● RECORDS:
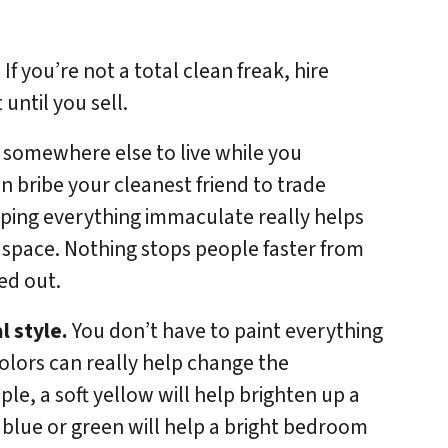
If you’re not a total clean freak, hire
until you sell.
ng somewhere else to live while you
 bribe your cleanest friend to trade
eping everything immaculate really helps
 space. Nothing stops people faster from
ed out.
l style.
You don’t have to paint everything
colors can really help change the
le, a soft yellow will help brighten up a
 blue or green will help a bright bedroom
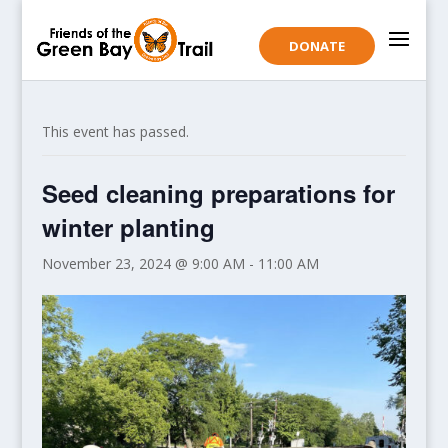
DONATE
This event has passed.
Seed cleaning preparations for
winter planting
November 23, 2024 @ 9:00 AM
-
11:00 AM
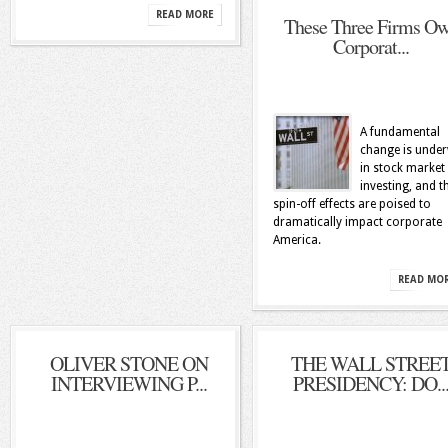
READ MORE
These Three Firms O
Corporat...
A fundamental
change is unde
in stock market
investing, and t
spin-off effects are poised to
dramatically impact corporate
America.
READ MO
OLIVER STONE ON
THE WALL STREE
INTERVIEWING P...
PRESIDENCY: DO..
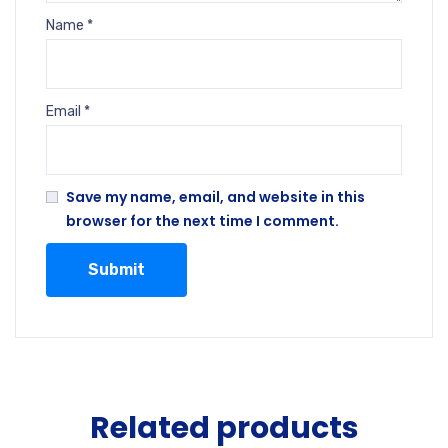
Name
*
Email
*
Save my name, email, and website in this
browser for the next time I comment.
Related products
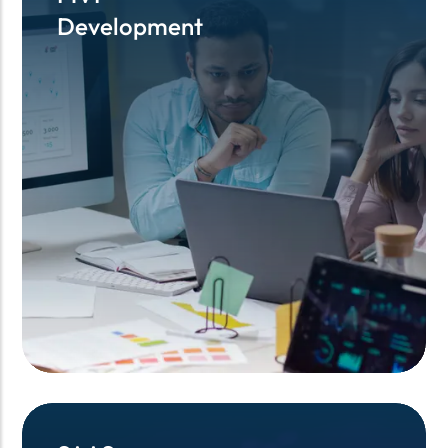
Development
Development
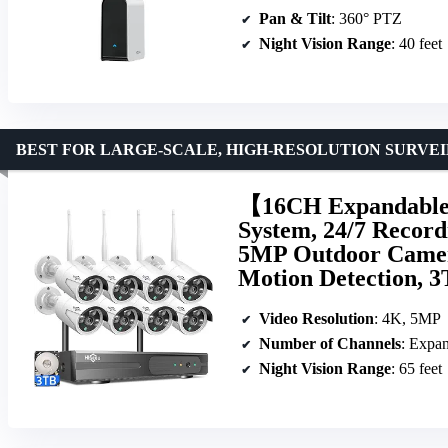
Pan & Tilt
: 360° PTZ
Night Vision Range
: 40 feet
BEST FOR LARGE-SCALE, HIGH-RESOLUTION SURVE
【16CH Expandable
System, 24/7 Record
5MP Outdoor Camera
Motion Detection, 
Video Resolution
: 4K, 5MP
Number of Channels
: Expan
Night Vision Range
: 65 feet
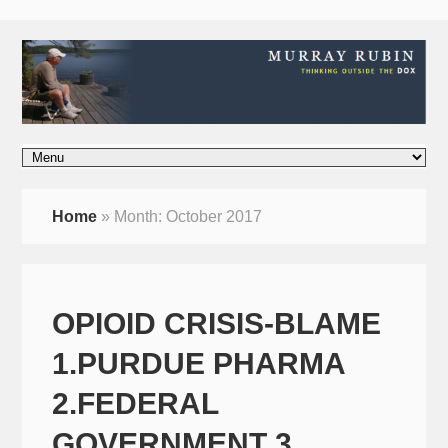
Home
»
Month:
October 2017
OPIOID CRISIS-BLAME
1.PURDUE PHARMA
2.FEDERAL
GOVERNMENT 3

● ACTION ITEM: Only one stretch of the material above is wanted: the line containing "colors can really help change the" through the line containing "Save my name, email, and website in this". Restate it word for word, minus the pictures.

● WRITTEN ANSWER:
colors can really help change the
le, a soft yellow will help brighten up a
 blue or green will help a bright bedroom
DONATE
This event has passed.
Seed cleaning preparations for
winter planting
November 23, 2024 @ 9:00 AM
-
11:00 AM
READ MORE
These Three Firms O
Corporat...
A fundamental
change is unde
in stock market
investing, and t
spin-off effects are poised to
dramatically impact corporate
America.
READ MO
OLIVER STONE ON
THE WALL STREE
INTERVIEWING P...
PRESIDENCY: DO..
Name
*
Email
*
Save my name, email, and website in this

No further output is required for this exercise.